Dealing with a Drug Relapse

Clinically Reviewed by Linda Whiteside, LPCC

Medically Reviewed by: Dr. Ryan Peterson, MD

Dealing with a Drug Relapse: Life After A Relapse

Table of Contents

One of the most difficult aspects of addiction for most people to wrap their heads around is the fact that addiction cannot be “cured.” A substance use disorder, like many chronic conditions, remains for a person’s entire life. Nonetheless, the condition can be managed. Individuals can achieve lifelong sobriety by implementing daily habits, taking advantage of sober social support systems, and utilizing skills and coping strategies to help dealing with a drug relapse.

Life After A Relapse – What Happens if I Relapse?

When people successfully abstain from drugs and alcohol, the negative side effects of addiction disappear and life can seem normal. Unfortunately, this can lead many people to believe that they no longer suffer from a substance use disorder and that they can drink or use drugs like other people. It is a tragic irony that people are most tempted to relapse after they have successfully treated their addiction.

Relapse Risk Factors

Relapse rarely occurs out of nowhere. Certain circumstances and risk factors can predispose someone to relapse. Loved ones and family members can often spot the signs ahead of time. These risk factors include:

  • Intense stress
  • Drug and alcohol triggers
  • Pain caused by injuries or medical conditions
  • Pressure from friends
  • Weak social support systems

Dealing with a Drug Relapse

When a person is dealing with a drug relapse, it is important to take drastic action as soon as possible. Relapses can be a deeply demoralizing experience. The sense of failure can be overpowering. Many people feel after a relapse that it is pointless to try to get sober again. The fact is, however, relapse is an extremely common part of addiction treatment. In the first year of alcohol addiction treatment, 40% to 60% of people relapse. 

However, a significant portion of them go on to achieve longterm sobriety. It is important to understand that relapse, while painful and ideally avoided, can be part of a learning experience. In order to turn relapse around, however, it is essential to get back up and try again. Below are some tips for picking up the pieces of your life after a relapse.

Connect with Your Social Support System

It is important after relapsing on drugs or alcohol to immediately reach out to trusted loved ones. It is not healthy to keep the experience private, since feelings of shame can lead to further relapses. Being open and honest with friends and family can help you to realize you are not alone. They might have their own relapse experiences to share.
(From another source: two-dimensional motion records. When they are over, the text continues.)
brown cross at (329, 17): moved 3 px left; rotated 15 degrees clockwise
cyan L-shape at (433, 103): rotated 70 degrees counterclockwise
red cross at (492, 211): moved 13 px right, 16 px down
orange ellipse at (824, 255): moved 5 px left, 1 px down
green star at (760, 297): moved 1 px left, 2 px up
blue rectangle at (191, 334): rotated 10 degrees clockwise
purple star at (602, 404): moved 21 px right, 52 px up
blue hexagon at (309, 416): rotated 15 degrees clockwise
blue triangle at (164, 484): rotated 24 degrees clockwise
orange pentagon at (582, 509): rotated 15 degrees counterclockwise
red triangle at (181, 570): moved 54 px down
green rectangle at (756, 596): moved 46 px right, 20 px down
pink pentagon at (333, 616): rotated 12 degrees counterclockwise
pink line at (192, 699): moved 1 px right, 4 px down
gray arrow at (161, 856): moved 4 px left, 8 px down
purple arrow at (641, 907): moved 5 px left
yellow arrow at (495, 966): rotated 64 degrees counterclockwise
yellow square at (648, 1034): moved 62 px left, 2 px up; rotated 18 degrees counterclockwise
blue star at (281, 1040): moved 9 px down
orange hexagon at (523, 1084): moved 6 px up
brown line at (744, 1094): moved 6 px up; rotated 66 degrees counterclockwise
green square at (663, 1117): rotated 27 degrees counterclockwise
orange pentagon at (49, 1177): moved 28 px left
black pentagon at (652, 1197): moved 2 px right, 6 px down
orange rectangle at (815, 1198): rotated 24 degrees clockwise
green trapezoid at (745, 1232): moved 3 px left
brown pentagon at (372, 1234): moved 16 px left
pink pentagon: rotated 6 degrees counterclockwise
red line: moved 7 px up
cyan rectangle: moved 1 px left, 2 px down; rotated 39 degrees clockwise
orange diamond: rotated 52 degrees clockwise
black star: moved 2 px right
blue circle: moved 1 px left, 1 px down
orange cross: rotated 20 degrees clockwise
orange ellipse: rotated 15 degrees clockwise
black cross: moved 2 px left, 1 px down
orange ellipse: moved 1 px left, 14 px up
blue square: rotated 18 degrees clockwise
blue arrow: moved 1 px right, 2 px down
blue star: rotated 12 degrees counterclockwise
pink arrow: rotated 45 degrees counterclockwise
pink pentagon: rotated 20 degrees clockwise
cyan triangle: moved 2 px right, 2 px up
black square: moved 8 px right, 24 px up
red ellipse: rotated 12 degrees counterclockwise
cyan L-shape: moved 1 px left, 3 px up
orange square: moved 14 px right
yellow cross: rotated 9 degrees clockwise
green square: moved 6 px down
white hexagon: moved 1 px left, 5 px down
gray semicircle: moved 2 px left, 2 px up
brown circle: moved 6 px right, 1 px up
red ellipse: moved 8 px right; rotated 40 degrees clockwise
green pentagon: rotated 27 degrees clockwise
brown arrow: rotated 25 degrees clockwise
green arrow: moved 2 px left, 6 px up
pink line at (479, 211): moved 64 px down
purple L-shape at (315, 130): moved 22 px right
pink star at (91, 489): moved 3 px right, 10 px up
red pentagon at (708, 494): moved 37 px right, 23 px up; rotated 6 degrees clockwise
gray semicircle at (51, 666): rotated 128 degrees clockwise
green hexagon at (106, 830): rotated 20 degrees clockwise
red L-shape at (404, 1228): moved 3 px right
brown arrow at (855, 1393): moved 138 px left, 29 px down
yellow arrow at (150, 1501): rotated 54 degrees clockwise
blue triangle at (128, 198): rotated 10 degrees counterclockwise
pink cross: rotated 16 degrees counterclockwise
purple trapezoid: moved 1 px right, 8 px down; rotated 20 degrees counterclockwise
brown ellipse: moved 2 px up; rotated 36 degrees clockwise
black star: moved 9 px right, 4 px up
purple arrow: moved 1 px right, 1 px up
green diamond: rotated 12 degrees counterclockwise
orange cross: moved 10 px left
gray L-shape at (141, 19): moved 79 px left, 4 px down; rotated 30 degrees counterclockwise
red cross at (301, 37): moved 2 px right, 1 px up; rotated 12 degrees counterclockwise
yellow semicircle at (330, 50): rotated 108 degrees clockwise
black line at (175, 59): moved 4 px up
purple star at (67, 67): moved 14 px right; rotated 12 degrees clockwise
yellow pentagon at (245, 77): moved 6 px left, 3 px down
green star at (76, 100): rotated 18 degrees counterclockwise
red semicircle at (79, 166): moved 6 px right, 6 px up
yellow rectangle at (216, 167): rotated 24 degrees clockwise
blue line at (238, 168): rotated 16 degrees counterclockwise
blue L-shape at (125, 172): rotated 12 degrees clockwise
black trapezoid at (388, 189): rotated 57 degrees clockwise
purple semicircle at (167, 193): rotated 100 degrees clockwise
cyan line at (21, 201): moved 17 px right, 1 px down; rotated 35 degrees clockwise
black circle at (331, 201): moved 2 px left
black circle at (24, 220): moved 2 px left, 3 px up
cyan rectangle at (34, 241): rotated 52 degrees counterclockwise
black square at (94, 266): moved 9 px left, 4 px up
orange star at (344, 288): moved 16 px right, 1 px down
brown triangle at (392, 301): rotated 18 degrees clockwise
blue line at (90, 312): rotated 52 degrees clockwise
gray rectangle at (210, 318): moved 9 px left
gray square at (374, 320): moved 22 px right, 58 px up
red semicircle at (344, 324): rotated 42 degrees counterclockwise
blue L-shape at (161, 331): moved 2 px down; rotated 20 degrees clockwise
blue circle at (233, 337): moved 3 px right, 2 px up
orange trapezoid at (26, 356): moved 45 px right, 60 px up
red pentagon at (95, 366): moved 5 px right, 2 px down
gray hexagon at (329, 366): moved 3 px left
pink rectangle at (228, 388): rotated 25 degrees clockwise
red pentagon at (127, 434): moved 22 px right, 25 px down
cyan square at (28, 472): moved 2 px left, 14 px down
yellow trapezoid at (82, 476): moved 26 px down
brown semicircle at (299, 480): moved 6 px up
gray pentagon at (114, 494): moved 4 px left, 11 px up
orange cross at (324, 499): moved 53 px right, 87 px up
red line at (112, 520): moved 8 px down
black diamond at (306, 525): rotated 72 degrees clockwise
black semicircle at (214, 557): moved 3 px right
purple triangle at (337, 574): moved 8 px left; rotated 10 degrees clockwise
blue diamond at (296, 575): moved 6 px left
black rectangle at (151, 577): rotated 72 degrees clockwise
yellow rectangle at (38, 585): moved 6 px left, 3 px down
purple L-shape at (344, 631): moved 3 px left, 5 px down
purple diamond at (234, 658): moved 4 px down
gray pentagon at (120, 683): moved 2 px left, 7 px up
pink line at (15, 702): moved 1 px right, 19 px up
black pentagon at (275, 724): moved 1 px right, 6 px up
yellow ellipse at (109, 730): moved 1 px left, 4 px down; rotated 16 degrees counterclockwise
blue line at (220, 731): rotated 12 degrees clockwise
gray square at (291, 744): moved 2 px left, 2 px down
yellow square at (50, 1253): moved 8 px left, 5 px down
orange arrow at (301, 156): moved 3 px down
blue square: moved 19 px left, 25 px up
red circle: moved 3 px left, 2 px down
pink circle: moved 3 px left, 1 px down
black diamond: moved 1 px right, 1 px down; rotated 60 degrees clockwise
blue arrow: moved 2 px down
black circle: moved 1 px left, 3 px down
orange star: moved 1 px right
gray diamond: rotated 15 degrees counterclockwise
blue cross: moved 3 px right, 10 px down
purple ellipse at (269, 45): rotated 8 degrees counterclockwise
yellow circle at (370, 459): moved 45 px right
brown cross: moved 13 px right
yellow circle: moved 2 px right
If you have a strong sober social support group, your sober friends can often provide moral support, guidance, and resources for recovering from a drug relapse.

Remove Common Triggers

If you’re getting sober again, it is important to make sure your living situation is free of triggers to drink or use. That can mean removing paraphernalia and other drug-related items from the homme. However, the physical environment is not the only source of triggers. Spending time with people who make you want to drink or use drugs is generally not the best idea either during early sobriety.

Recovery After A Drug Relapse: Get Active in a Support Group

Many people get sober using 12-step programs like Alcoholics Anonymous and Narcotics Anonymous. As time passes and they begin to take their sobriety for granted, meeting attendance can drop off. After a relapse, it is a good idea to return to meetings or going to rehab in Los Angeles CA, and be open about your relapse experience. A high percentage of members have overcome relapse and can likely offer guidance.

If you or someone you love is struggling with an drug relapse, you should reach out to experienced professionals today. You deserve the opportunity to live the life you dream about, free from the bondage of drugs and addiction.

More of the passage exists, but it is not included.